GOLD PRICES fell hard Tuesday lunchtime in London, dropping near 6-week lows at $1213 per ounce as the Euro currency rose after the breakdown of Greek bail-out talks, and reports spread that the ceasefire in eastern Ukraine has failed to hold, with pro-Russian separatists seizing the town of Debaltseve.
Silver fell harder again, extending its slide to 5% from Friday's finish as it traded below $16.40 per ounce.
With the return of US traders after the President's Day holiday, the gold market lost wholesale Chinese demand Tuesday, with trading volume in Shanghai's key contract near multi-year lows as the world's No.2 consumer nation prepares for the Lunar New Year holidays starting Thursday.
New data meantime showed UK inflation on the Consumer Price Index falling to what the
BBC calls “a record low” of 0.3% per year in January.

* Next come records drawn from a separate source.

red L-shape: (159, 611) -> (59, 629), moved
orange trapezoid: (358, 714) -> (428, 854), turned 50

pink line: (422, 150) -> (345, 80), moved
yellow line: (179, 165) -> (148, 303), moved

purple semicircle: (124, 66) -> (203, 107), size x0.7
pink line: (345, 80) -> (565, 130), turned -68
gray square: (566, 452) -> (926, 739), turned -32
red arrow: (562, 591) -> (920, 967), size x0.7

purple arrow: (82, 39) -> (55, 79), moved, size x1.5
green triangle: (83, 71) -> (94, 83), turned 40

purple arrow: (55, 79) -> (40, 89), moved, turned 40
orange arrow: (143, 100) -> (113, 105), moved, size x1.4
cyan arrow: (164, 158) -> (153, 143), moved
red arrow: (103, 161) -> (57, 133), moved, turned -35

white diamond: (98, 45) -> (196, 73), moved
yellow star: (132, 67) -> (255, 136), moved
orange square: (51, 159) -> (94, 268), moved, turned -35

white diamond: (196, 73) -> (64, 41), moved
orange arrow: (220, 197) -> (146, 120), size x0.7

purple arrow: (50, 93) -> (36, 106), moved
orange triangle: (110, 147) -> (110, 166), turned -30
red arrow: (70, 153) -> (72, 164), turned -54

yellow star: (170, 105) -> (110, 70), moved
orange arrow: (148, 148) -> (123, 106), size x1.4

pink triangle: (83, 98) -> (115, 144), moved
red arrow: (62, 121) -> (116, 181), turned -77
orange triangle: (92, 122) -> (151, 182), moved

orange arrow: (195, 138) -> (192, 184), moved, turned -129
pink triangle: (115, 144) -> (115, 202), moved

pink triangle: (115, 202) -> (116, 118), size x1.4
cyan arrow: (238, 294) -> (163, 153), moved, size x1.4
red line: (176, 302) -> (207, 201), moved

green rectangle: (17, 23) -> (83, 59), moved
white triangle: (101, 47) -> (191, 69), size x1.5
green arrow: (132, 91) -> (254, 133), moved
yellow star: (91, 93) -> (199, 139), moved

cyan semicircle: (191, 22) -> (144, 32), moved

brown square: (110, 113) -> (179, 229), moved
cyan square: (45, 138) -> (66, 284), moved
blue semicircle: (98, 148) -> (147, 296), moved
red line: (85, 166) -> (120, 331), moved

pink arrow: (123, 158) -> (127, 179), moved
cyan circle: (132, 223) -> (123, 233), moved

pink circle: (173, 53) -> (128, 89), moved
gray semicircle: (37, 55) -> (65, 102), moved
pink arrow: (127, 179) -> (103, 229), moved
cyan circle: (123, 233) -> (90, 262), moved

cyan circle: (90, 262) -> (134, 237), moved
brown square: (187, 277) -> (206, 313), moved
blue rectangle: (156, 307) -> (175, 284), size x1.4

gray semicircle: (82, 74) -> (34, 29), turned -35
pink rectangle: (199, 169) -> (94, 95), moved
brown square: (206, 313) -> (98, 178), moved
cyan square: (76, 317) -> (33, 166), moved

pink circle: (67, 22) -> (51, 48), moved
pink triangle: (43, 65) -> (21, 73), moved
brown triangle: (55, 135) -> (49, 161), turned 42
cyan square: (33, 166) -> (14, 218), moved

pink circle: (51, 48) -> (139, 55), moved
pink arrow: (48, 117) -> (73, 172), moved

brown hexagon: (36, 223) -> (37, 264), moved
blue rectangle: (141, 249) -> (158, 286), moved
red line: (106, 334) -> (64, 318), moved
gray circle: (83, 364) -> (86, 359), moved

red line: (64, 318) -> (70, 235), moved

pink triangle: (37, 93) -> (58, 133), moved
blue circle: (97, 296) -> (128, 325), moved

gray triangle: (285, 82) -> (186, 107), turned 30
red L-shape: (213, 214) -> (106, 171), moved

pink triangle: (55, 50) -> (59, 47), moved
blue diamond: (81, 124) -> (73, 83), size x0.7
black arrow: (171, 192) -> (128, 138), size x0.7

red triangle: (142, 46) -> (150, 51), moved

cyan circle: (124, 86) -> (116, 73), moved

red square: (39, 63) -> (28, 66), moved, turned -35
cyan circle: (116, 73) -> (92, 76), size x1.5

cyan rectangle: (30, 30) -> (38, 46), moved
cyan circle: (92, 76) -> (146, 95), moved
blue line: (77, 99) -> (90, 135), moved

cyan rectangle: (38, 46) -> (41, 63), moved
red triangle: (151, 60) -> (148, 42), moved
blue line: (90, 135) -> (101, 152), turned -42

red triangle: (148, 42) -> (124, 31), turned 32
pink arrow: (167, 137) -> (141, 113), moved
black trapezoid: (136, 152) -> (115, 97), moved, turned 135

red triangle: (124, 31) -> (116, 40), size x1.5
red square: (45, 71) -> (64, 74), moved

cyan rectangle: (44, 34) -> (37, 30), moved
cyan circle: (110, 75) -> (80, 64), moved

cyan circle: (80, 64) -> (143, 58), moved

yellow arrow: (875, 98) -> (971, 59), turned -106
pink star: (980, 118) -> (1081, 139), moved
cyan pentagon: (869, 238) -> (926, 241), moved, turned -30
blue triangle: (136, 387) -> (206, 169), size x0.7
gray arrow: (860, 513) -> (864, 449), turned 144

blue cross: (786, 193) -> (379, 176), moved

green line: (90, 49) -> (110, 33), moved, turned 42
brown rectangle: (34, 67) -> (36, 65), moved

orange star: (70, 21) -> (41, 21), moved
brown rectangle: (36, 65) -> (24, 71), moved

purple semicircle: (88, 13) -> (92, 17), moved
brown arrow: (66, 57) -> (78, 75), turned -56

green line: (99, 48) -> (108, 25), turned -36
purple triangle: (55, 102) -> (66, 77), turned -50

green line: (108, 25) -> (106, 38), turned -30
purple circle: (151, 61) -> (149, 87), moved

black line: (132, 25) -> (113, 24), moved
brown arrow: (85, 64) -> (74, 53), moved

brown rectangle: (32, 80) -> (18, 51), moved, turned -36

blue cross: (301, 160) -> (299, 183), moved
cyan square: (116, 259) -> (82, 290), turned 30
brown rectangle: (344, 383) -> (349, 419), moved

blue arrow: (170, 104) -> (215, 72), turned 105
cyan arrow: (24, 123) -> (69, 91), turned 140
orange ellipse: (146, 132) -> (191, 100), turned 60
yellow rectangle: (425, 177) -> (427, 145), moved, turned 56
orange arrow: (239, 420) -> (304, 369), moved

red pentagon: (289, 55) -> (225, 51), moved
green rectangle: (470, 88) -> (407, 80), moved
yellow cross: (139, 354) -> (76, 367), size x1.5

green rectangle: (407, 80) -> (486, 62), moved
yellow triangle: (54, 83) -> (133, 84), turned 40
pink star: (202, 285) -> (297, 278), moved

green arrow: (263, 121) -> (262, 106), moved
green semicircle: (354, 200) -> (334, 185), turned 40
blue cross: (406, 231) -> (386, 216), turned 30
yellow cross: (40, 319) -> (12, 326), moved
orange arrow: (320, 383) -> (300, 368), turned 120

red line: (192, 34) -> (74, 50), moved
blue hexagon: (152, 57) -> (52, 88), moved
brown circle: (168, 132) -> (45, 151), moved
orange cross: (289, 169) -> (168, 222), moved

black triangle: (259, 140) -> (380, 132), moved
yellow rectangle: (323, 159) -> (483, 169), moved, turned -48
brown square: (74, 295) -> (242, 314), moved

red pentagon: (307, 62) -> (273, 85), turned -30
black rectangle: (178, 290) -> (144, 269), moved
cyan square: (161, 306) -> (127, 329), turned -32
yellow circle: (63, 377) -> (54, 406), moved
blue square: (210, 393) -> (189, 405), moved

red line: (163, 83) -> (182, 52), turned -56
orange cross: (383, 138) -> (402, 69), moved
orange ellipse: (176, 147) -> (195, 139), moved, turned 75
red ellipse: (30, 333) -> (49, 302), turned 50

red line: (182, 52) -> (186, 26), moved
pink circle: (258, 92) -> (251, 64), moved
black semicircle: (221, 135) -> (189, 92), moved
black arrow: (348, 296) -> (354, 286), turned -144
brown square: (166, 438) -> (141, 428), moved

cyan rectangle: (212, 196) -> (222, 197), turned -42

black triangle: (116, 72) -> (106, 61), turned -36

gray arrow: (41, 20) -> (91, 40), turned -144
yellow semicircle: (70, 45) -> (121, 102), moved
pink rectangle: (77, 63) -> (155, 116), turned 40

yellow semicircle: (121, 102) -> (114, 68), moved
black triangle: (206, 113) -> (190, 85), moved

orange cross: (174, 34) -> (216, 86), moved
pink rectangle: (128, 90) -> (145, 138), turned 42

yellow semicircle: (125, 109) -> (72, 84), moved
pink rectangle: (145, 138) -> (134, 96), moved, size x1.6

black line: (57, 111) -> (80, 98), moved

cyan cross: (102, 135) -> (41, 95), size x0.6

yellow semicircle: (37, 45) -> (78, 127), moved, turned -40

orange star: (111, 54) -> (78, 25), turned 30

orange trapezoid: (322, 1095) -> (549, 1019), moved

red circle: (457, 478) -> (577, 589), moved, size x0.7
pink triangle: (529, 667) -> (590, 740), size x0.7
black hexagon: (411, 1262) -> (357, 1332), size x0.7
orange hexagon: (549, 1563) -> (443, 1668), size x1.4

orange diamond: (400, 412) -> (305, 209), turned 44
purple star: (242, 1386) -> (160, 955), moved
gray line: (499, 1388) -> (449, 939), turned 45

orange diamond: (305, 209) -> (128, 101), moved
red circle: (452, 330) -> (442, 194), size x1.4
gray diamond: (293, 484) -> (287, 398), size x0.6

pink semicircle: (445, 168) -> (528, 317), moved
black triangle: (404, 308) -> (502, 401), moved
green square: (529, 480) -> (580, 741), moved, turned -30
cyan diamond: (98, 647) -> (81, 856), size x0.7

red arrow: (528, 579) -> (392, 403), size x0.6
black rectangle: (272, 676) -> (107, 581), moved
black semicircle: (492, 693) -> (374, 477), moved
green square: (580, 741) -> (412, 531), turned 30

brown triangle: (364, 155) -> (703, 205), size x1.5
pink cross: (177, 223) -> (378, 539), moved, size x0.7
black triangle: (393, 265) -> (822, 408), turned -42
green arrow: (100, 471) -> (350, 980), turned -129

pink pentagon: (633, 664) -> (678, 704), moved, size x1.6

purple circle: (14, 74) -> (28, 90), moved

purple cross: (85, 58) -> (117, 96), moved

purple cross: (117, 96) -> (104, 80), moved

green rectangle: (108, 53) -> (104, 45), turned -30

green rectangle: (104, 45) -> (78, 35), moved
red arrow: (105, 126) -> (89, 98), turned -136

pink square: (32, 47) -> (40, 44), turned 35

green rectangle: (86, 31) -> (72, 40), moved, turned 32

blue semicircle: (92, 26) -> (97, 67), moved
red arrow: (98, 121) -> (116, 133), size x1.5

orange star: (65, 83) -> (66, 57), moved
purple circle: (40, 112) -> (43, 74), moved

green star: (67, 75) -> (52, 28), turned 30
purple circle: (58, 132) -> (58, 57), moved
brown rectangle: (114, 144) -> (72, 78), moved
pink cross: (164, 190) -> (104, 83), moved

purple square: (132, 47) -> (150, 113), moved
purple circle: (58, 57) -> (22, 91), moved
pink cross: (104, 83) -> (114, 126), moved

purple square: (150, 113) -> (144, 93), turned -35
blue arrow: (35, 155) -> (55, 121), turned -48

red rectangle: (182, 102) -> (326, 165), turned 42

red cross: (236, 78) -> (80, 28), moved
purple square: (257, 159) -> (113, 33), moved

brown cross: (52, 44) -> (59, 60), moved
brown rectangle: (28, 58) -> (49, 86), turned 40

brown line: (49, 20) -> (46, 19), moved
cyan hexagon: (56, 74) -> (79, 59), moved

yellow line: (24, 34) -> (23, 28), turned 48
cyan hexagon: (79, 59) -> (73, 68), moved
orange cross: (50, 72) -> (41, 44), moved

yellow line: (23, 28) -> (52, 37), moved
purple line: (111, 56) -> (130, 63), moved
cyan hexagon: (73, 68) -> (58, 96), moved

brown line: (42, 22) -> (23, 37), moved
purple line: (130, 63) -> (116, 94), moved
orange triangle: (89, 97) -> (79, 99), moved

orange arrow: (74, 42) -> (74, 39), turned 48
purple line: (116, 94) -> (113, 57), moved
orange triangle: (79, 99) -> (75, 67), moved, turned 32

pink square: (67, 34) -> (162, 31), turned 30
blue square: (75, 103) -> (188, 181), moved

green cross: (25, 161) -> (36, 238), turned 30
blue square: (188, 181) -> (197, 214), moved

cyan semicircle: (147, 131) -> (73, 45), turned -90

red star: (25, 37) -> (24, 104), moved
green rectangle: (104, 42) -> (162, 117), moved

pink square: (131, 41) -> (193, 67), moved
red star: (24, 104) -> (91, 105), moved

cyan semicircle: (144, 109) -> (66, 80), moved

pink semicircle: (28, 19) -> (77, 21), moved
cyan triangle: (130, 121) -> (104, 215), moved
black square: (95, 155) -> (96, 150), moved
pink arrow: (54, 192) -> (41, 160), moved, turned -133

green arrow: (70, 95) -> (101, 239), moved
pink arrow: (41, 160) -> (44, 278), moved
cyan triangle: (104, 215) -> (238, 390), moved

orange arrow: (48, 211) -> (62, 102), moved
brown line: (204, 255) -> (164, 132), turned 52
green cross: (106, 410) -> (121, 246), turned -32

Brent crude oil today crept higher above $62 per barrel, gaining some 25% from last month's new 5-year lows.
“There looks to be some weakness in the precious metals,” says one Asian trading desk, “with no real demand stemming from news of the Greek discussions or from reports of
fresh violence out of Ukraine.”
“The impasse over Greece/Eurozone ministers discussion on 'bailout terms',” reckons a note from Germany's Commerzbank, should “be a supportive story for gold in the short run.
“[But] evidently, the overwhelming majority of market participants still anticipate a last-minute solution to the Greek debt dispute.”
“The US holiday yesterday and a lack of Chinese interest,” says Leon Westgate at Standard Bank in London, “probably helped keep the gold price in check, even with a ratcheting up in tensions in Ukraine.
“The breakdown in talks between Greece and the EU has had a surprisingly limited impact on gold prices.”
One week today, Athens is due to pay almost €600m in debt interest and maturing bonds, with a further €6 billion falling due over the following month according to
a note from Deutsche Bank.
Next week's Indian government budget also means wholesale demand from the No.1 consumer nation is weak, says Standard Bank's trading desk. Because dealers expecting a widely-discussed cut to the country's 10% import duty do not want to be caught with stockpiles carrying the higher tariff.